[Extracted page text data]
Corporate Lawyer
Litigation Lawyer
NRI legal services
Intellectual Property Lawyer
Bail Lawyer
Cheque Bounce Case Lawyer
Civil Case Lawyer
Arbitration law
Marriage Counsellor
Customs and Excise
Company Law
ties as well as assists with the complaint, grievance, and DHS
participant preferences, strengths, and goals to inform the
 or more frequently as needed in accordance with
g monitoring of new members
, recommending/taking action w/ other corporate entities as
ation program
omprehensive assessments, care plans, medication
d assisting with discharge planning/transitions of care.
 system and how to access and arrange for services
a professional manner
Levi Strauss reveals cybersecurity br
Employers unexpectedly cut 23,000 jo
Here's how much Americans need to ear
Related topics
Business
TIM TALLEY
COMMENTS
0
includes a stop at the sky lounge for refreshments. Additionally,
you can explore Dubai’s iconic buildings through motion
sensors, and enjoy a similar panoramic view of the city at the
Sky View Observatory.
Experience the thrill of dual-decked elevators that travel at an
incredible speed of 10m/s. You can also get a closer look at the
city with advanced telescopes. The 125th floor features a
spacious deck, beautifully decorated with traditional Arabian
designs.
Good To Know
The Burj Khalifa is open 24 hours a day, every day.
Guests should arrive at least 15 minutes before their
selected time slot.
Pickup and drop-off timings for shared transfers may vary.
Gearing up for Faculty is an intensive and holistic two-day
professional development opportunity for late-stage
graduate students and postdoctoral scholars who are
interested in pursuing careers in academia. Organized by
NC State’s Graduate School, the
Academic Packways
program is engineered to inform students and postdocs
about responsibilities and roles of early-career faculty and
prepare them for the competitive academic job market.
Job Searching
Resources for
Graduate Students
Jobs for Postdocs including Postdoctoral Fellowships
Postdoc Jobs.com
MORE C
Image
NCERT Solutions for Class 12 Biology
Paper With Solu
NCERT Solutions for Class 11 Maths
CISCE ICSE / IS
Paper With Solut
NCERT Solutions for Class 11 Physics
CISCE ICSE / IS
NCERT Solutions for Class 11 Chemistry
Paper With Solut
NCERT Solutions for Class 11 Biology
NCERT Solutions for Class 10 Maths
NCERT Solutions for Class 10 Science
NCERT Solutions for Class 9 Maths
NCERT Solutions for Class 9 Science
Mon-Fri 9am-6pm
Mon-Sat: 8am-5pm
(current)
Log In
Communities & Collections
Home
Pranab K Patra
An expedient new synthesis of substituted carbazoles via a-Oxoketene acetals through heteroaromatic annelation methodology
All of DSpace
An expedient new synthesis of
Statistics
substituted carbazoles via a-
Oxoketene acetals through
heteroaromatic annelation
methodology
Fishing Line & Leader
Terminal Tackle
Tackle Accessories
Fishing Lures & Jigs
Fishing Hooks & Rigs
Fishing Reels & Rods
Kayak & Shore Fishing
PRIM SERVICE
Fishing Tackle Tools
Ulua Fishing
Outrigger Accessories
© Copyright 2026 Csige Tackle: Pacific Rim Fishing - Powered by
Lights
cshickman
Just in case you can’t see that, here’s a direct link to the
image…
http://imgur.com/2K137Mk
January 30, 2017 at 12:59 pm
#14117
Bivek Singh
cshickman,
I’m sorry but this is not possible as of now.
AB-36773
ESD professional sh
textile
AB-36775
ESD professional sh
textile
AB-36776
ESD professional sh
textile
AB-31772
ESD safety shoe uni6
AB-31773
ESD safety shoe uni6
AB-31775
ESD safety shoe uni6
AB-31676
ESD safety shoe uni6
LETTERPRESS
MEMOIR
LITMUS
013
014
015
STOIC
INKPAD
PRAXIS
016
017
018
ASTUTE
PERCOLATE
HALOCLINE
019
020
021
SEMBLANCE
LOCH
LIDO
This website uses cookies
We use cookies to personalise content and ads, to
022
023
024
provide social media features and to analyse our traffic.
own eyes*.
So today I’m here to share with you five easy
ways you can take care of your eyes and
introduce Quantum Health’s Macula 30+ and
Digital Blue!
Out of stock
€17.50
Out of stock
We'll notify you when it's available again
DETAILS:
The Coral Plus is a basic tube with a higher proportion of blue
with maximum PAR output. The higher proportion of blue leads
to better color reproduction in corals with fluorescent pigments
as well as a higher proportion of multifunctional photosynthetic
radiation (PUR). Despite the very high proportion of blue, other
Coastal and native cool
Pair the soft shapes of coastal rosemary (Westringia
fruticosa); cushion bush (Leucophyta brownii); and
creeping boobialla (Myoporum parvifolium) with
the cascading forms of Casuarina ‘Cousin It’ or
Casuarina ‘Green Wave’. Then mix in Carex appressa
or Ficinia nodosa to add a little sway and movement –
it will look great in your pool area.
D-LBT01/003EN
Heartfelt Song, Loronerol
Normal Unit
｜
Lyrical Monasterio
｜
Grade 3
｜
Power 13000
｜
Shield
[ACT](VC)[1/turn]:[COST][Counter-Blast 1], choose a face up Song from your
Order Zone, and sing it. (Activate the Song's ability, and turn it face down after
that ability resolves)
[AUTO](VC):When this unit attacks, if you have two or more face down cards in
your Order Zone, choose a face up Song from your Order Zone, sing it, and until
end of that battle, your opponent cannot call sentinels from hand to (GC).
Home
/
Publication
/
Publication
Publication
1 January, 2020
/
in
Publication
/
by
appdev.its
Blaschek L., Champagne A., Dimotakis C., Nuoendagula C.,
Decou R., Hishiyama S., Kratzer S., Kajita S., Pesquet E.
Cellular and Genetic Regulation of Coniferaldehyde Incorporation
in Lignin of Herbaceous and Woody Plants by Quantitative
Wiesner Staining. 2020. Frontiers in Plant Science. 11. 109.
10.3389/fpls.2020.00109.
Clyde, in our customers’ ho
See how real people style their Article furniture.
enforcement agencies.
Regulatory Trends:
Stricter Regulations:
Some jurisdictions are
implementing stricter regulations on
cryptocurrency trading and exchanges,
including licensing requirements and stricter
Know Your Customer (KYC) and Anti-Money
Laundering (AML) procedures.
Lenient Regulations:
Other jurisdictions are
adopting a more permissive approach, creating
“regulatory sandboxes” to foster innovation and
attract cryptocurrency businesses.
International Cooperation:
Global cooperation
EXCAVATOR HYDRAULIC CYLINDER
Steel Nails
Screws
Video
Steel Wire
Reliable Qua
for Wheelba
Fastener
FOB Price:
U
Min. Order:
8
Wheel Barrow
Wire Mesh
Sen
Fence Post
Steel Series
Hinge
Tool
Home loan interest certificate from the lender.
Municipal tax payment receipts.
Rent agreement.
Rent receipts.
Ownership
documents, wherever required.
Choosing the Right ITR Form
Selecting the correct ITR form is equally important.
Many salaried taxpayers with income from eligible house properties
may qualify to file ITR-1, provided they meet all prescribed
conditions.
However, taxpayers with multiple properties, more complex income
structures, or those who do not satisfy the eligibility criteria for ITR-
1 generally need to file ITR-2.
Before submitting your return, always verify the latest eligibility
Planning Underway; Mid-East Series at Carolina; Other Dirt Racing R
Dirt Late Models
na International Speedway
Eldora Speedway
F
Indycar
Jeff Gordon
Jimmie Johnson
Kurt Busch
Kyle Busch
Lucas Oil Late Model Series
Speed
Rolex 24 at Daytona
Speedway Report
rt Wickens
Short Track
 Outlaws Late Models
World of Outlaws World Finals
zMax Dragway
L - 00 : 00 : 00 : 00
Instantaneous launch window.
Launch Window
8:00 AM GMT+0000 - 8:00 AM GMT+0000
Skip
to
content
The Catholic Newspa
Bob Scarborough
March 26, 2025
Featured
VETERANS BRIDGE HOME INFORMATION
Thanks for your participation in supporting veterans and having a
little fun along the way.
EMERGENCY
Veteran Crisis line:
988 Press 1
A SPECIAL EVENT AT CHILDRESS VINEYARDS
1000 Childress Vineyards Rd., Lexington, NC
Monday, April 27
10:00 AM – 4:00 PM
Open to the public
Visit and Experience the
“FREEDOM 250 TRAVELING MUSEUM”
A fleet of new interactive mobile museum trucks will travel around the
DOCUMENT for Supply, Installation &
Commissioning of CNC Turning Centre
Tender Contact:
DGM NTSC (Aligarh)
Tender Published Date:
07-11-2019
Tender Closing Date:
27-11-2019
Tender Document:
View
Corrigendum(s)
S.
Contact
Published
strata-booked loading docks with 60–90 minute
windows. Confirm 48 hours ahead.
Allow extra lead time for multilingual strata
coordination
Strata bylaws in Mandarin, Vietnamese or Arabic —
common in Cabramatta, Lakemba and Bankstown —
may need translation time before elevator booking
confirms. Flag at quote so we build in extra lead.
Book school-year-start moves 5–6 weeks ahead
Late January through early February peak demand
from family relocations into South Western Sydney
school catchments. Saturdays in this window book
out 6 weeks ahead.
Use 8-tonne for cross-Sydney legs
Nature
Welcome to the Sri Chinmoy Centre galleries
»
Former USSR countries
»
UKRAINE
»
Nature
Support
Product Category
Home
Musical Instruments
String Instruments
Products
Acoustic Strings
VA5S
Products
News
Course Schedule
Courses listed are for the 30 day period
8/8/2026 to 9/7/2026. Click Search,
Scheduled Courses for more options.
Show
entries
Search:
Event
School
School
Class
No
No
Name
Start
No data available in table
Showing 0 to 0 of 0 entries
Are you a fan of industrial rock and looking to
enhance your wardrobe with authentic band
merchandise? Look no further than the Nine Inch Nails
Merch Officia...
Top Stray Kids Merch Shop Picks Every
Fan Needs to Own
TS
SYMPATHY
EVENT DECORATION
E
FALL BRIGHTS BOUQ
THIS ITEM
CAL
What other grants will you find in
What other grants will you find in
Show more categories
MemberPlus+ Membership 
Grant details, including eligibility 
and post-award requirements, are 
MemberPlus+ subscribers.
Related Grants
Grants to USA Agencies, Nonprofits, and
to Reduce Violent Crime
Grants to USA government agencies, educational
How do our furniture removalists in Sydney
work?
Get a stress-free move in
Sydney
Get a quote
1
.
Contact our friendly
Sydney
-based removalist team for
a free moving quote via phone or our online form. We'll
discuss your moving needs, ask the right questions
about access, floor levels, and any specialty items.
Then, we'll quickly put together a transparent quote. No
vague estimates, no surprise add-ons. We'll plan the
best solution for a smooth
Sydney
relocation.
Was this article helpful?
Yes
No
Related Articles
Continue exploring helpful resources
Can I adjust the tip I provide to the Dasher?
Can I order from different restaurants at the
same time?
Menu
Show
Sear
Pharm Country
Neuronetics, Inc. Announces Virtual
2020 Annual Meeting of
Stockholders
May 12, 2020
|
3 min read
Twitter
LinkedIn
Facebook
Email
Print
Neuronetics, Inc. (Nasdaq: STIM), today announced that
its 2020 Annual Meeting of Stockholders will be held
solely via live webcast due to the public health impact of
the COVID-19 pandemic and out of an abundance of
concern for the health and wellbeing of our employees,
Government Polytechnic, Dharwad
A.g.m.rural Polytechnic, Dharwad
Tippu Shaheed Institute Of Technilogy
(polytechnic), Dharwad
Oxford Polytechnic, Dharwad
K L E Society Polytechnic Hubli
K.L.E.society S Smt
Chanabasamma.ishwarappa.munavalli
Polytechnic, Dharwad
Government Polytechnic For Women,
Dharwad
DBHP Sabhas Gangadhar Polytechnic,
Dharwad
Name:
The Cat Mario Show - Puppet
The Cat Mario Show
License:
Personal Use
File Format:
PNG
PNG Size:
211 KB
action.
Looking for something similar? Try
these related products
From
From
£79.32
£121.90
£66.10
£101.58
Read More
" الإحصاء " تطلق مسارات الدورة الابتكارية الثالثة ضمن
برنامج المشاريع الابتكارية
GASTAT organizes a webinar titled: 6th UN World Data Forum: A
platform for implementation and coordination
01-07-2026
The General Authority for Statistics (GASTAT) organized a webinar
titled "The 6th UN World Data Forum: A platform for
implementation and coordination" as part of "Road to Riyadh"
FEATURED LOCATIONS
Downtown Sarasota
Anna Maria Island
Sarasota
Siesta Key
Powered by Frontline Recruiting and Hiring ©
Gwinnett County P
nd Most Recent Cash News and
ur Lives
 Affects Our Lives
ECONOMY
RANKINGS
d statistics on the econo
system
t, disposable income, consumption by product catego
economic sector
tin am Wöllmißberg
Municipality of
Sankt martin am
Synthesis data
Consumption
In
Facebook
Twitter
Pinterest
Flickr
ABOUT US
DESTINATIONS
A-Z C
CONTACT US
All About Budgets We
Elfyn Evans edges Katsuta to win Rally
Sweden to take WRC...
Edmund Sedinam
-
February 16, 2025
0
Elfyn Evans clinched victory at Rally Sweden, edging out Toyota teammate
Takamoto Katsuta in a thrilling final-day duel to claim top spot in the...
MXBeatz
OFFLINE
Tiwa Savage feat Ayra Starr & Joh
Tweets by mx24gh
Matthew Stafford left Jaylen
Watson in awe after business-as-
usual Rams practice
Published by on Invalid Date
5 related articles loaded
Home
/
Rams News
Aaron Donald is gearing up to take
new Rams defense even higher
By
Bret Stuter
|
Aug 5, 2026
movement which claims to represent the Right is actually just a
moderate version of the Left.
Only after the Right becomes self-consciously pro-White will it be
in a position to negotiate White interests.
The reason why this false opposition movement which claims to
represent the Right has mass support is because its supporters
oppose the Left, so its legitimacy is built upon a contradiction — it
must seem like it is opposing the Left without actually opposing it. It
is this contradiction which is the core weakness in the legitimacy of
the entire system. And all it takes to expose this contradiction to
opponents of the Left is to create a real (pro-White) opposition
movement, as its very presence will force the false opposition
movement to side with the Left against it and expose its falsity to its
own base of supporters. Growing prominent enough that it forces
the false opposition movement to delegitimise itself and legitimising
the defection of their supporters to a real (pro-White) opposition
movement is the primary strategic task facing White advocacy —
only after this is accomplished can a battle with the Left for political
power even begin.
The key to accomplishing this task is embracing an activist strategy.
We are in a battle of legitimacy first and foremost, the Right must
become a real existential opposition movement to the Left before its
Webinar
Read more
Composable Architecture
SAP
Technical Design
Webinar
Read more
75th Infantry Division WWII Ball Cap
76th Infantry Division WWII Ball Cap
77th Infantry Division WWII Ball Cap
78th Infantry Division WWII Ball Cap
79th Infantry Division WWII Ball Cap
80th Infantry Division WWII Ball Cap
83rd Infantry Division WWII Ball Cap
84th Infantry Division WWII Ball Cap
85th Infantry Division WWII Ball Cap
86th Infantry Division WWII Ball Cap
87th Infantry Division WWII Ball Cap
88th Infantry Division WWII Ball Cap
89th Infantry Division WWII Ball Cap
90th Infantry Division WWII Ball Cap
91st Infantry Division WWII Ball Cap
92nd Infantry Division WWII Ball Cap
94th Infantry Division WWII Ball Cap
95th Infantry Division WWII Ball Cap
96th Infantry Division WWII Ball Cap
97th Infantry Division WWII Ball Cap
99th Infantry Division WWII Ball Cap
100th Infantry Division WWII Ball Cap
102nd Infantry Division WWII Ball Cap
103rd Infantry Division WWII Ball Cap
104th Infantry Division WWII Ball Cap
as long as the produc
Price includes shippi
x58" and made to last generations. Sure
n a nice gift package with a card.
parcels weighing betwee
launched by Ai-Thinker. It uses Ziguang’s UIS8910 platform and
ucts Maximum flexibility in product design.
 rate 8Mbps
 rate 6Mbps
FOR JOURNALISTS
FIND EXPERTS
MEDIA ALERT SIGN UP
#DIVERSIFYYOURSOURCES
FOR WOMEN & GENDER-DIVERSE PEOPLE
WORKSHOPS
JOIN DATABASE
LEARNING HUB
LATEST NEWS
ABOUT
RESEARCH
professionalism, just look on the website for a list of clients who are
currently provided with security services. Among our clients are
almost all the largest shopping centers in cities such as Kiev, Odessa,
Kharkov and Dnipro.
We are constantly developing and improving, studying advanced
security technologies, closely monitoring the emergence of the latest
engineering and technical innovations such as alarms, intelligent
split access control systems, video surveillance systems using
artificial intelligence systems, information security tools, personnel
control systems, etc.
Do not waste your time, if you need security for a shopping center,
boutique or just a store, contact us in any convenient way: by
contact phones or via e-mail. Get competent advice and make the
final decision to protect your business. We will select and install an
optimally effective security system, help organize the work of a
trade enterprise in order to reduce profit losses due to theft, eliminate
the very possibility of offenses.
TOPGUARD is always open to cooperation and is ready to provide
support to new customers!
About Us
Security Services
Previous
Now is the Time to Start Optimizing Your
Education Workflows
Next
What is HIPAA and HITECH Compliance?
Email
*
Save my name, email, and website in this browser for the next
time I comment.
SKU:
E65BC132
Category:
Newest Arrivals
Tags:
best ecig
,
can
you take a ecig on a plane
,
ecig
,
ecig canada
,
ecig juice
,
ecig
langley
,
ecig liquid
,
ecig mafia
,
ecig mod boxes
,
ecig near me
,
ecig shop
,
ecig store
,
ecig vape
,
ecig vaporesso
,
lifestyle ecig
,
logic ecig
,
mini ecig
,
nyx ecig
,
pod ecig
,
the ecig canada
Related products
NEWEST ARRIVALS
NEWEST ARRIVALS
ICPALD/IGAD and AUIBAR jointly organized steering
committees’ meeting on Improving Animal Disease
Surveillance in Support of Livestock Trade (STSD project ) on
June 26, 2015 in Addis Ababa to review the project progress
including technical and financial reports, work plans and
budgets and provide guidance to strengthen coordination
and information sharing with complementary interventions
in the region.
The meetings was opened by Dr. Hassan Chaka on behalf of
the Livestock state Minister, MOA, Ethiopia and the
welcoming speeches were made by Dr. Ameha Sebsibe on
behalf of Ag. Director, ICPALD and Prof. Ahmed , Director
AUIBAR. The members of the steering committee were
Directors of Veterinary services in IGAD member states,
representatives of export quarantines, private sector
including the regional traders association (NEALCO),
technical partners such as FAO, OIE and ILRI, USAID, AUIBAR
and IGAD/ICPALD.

**WORK TASK:**
Retype the portion of the data above that starts on the line with "radiation (PUR). Despite" and finishes on the line with "adopting a more permissive approach, creating", including both of those lines.

**RESULT OF THIS TASK:**
radiation (PUR). Despite the very high proportion of blue, other
Coastal and native cool
Pair the soft shapes of coastal rosemary (Westringia
fruticosa); cushion bush (Leucophyta brownii); and
creeping boobialla (Myoporum parvifolium) with
the cascading forms of Casuarina ‘Cousin It’ or
Casuarina ‘Green Wave’. Then mix in Carex appressa
or Ficinia nodosa to add a little sway and movement –
it will look great in your pool area.
D-LBT01/003EN
Heartfelt Song, Loronerol
Normal Unit
｜
Lyrical Monasterio
｜
Grade 3
｜
Power 13000
｜
Shield
[ACT](VC)[1/turn]:[COST][Counter-Blast 1], choose a face up Song from your
Order Zone, and sing it. (Activate the Song's ability, and turn it face down after
that ability resolves)
[AUTO](VC):When this unit attacks, if you have two or more face down cards in
your Order Zone, choose a face up Song from your Order Zone, sing it, and until
end of that battle, your opponent cannot call sentinels from hand to (GC).
Home
/
Publication
/
Publication
Publication
1 January, 2020
/
in
Publication
/
by
appdev.its
Blaschek L., Champagne A., Dimotakis C., Nuoendagula C.,
Decou R., Hishiyama S., Kratzer S., Kajita S., Pesquet E.
Cellular and Genetic Regulation of Coniferaldehyde Incorporation
in Lignin of Herbaceous and Woody Plants by Quantitative
Wiesner Staining. 2020. Frontiers in Plant Science. 11. 109.
10.3389/fpls.2020.00109.
Clyde, in our customers’ ho
See how real people style their Article furniture.
enforcement agencies.
Regulatory Trends:
Stricter Regulations:
Some jurisdictions are
implementing stricter regulations on
cryptocurrency trading and exchanges,
including licensing requirements and stricter
Know Your Customer (KYC) and Anti-Money
Laundering (AML) procedures.
Lenient Regulations:
Other jurisdictions are
adopting a more permissive approach, creating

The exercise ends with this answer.